- _ACTION ITEM_:
What this exercise needs is every entry restated as written, with no pictures.

- _RECORDS TO PROCESS_:
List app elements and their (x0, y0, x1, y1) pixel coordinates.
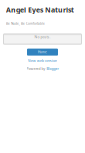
staticText: Powered by (26, 66, 46, 71)
staticText: View web version (28, 58, 57, 63)
staticText: Be Nude, Be Comfortable (6, 21, 45, 26)
button[interactable]: View web version (0, 59, 85, 63)
button[interactable]: Blogger (46, 66, 58, 71)
button[interactable]: Home (27, 49, 58, 56)
staticText: Blogger (46, 66, 58, 71)
staticText: Angel Eyes Naturist (6, 5, 74, 14)
staticText: Home (38, 50, 47, 54)
staticText: No posts. (34, 35, 50, 39)
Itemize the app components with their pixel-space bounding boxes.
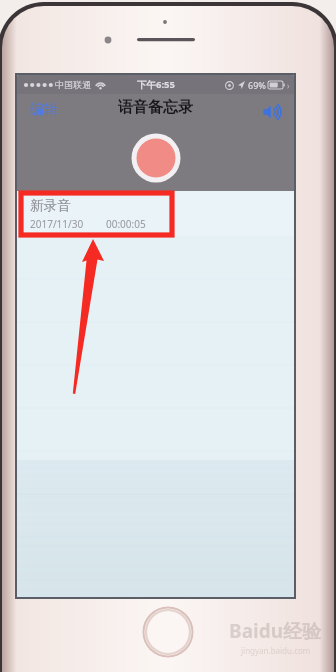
- button[interactable]: 新录音: [17, 191, 294, 236]
- staticText: 编辑: [30, 101, 58, 119]
- staticText: 中国联通: [55, 79, 91, 90]
- button[interactable]: 编辑: [25, 97, 63, 123]
- staticText: 2017/11/30: [30, 217, 84, 231]
- staticText: Baidu经验: [229, 618, 322, 644]
- button[interactable]: Record: [130, 132, 182, 184]
- staticText: ›: [287, 80, 290, 91]
- button[interactable]: Speaker: [260, 99, 286, 125]
- staticText: 00:00:05: [106, 217, 146, 231]
- staticText: 新录音: [30, 197, 71, 214]
- staticText: jingyan.baidu.com: [241, 645, 311, 656]
- staticText: 下午6:55: [137, 78, 175, 91]
- staticText: 69%: [248, 79, 266, 91]
- staticText: 语音备忘录: [118, 98, 193, 117]
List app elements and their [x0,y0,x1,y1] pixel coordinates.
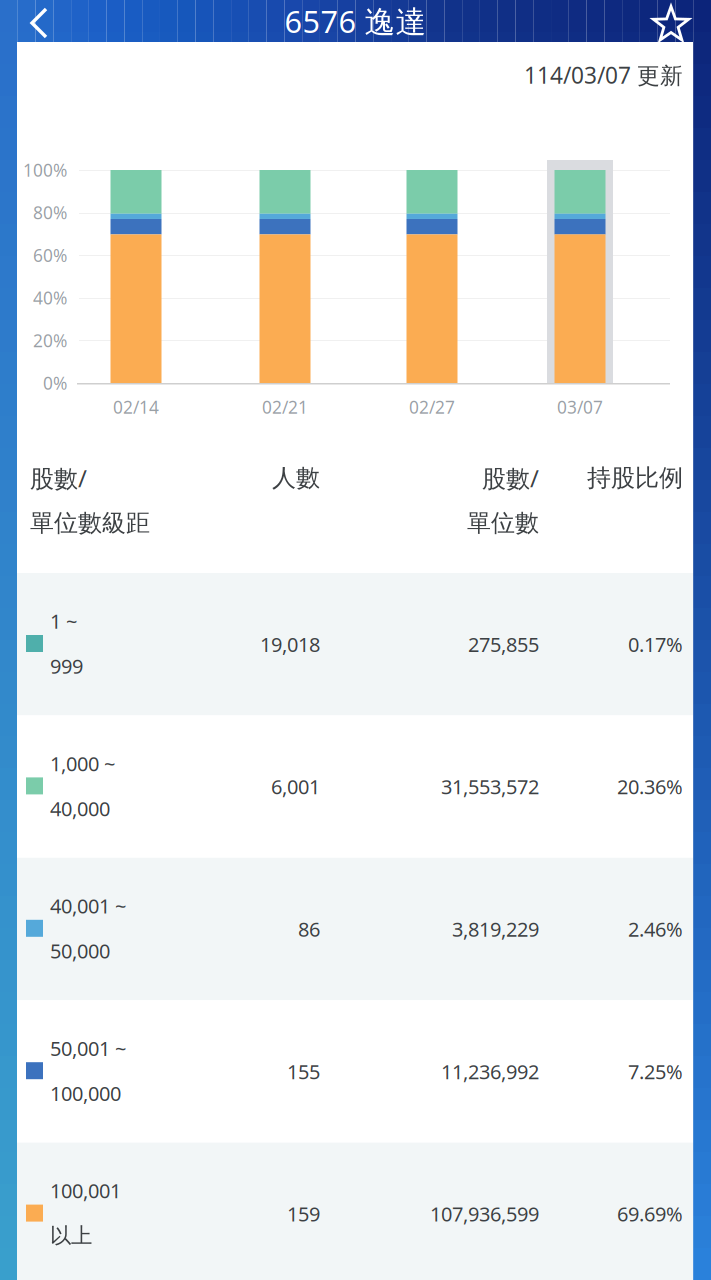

- _ANSWER SPACE_:
List app elements and their (x0, y0, x1, y1) pixel coordinates.
staticText: Powered by (26, 66, 46, 71)
staticText: View web version (28, 58, 57, 63)
staticText: Be Nude, Be Comfortable (6, 21, 45, 26)
button[interactable]: View web version (0, 59, 85, 63)
button[interactable]: Blogger (46, 66, 58, 71)
button[interactable]: Home (27, 49, 58, 56)
staticText: Blogger (46, 66, 58, 71)
staticText: Angel Eyes Naturist (6, 5, 74, 14)
staticText: Home (38, 50, 47, 54)
staticText: No posts. (34, 35, 50, 39)
Itemize the app components with their pixel-space bounding boxes.
- button[interactable]: 新录音: [17, 191, 294, 236]
- staticText: 编辑: [30, 101, 58, 119]
- staticText: 中国联通: [55, 79, 91, 90]
- button[interactable]: 编辑: [25, 97, 63, 123]
- staticText: 2017/11/30: [30, 217, 84, 231]
- staticText: Baidu经验: [229, 618, 322, 644]
- button[interactable]: Record: [130, 132, 182, 184]
- staticText: ›: [287, 80, 290, 91]
- button[interactable]: Speaker: [260, 99, 286, 125]
- staticText: 00:00:05: [106, 217, 146, 231]
- staticText: 新录音: [30, 197, 71, 214]
- staticText: jingyan.baidu.com: [241, 645, 311, 656]
- staticText: 下午6:55: [137, 78, 175, 91]
- staticText: 69%: [248, 79, 266, 91]
- staticText: 语音备忘录: [118, 98, 193, 117]
List app elements and their [x0,y0,x1,y1] pixel coordinates.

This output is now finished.